Public IList listusers () queries all user information returns the data type of each item in the ilist,ilist of the list UserData
(3) public class Userroles
The class contains the following functions:
private int Getroleid (string role,int SiteID) Gets the role number whose parameters are SiteID of a member site and a role name.
public int adduserrole (userroledata userrole) Add user Role
public int removeuserrole (Userroledata userrole) deletes a user role
Public userroledata getuserrole (int userid,int SiteID) Gets the user's role in a member site
Public IList listallusersinsite (system.guid usid) queries all member sites
(4) public class Userrolerules
The class contains the following functions:
public bool Requestrole (string nickname,string role,system.guid usid) Request User Role
public bool Enableuserrole (string Nickname,system.guid usid) Open User Role
public bool Disableuserrole (string nickname,system.guid usid) disabling user roles
public bool Removerole (string nickname,system.guid usid) Delete User role
public bool IsInRole (string nickname,string role,system.guid Usid) Determines whether a user has a permission
public bool Isroleenabled (string nickname,string role,system.guid Usid) determines whether the user role is opened
(5) Daconfig
In order to simplify the parameters of database access to the above classes, special Daconfig is added. This class reads the database connection string from the configuration file, that is, the location of the database server in the UIA subsystem, the name of the database, the username, and the password, which are encapsulated directly to provide to other classes when accessing the database (preparing parameters for function calls in the data access layer), Simplifies data access code in other classes.
Vi. Summary:
Through the efforts of the members of the group, the system is basically formed to achieve the expected function. Through this graduation design, I am right. NET technology has a certain understanding, in the database design has accumulated valuable experience. As the development process continues to deepen, I have a more profound understanding of software development, hands-on ability has been very good exercise. In the rich knowledge and accumulation of experience, my ability to work in unity and cooperation in the group members of the continuous exchanges have been improved. All of these will greatly benefit me in my study work in the future. However, due to limited personal ability, time is short, the system still has deficiencies, please teachers to give valuable advice.
Vii.. Thanks:
The graduation project can be successfully completed without our guidance teacher Shanchun teacher guidance and help, Lucengon teacher, Chen Wu teacher, Shao teacher, Li Yungang teacher in this process also gave a great help, to their help express heartfelt thanks. There is also a strong support from all members of the panel, and I would like to express my heartfelt thanks to them.

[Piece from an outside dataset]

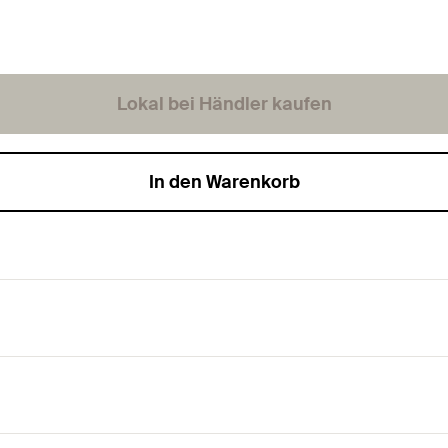
Lokal bei Händler kaufen
In den Warenkorb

The main reference documents:
[1] where Jocheti. NET Data Services C # advanced programming. Tsinghua University Press
[2] Wen Yu and so on. C # Programming technology. People's post and telecommunications press
[3] Flash siqing. SQL Sever 2000 database management system. Beijing Hope Electronic Publishing house
Appendix:
With the data access layer part of the source code
The content source of this page is from Internet, which doesn't represent Alibaba Cloud's opinion;
products and services mentioned on that page don't have any relationship with Alibaba Cloud. If the
content of the page makes you feel confusing, please write us an email, we will handle the problem
within 5 days after receiving your email.
If you find any instances of plagiarism from the community, please send an email to:
info-contact@alibabacloud.com
and provide relevant evidence. A staff member will contact you within 5 working days.